17日に成立した補正予算では、立憲民主党の要求によって能登半島の復興支援金を積み上げ、28年振りに修正可決した。林芳正内閣官房長官は24日の会見で、「党派を超えて優れた方策を取り入れるべく工夫していくことが重要だ」とこれを評価したが、修正を加えた立憲民主党は、補正予算案に反対した。
■「石破首相では参院選は戦えない」のはずが……
9月の総裁選に当選したとたん、株価が大きく下落し、石破政権が発足当時の内閣支持率も低かった。10月の衆院選で自民党が獲得したのは、56議席減の191議席に留まった。2005年の郵政民営化選挙以来、衆議院では比較第一党が単独で過半数を占めていたが、このたびは200議席すら届かなかった。
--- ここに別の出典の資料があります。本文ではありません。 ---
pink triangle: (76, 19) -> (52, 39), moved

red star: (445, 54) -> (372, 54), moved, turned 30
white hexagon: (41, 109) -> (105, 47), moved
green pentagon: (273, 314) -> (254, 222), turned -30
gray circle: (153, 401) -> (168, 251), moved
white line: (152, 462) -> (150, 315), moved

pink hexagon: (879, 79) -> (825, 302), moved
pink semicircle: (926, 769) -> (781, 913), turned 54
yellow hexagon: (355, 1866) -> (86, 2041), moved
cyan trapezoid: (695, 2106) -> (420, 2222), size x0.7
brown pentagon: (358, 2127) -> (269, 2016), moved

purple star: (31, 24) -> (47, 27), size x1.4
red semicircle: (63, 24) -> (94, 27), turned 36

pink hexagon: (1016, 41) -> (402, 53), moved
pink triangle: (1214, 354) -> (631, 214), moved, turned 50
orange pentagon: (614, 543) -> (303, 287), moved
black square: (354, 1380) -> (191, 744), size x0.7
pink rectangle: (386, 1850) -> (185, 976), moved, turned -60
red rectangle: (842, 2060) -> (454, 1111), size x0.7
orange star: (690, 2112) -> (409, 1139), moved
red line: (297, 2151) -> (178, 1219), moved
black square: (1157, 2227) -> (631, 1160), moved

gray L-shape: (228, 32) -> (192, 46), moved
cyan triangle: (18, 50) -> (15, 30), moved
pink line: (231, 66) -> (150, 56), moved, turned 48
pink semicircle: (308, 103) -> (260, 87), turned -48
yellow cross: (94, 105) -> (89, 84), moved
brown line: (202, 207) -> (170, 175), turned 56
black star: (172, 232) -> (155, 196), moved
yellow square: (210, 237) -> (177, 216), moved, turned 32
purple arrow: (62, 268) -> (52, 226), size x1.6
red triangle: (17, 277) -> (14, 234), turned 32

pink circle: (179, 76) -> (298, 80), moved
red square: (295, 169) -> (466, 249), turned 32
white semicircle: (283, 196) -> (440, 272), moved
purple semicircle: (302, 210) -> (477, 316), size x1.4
しかも自民党と連立を組む公明党も、32議席から24議席と8議席も減らし、与党で過半数を割り込んだ。「政治とカネ」の問題に縛られた自民党に引っ張られる形で、公明党は「常勝関西」の大阪で4選挙区全てで敗退し、9月に就任したばかりの石井啓一代表(当時)も落選した。
「これでは石破政権は来年までもたない」とも言われていた。「内閣支持率が低いままでは、自民党は参院選が戦えない」というのがその理由だ。
だがここにきて、「石破政権は意外ともつのではないか」との声が上がりつつある。
なぜか――。
理由は、148議席の立憲民主党、38議席の日本維新の会、28議席の国民民主党という野党の存在だ。
この3党の代表は、旧民主党の流れをくむという共通点がある。立憲民主党の野田佳彦代表は民主党政権で首相に就任し、日本維新の会の前原誠司共同代表も民主党と民進党の代表を務めた。国民民主党の玉木雄一郎代表(2025年3月3日まで役職停止)は2016年の民進党代表選に出馬して落選したものの、希望の党から派生した旧国民民主党の代表に就任した。
なお、野田氏と前原氏は松下政経塾の先輩と後輩で、ともに1993年の衆院選で初当選した。「非自民・非共産の大きなかたまり(政治勢力)を作る」という点でも、2人の思惑は一致する。
■「政権交代こそ、最大の政治改革」
一方で故・大平正芳首相の後継を自負する玉木氏は、岸田文雄政権時の自民党に接近し、2022年度本予算案に賛成した。当時、国民民主党の代表代行だった前原氏はこうした姿勢に反発し、23年末に同党を離れた。
こうした背景を持つ3人が、「石破自民」を揺さぶっている。立憲民主党は今年10月の衆院選で「政権交代こそ、最大の政治改革」を掲げ、自民党に対決姿勢を示している。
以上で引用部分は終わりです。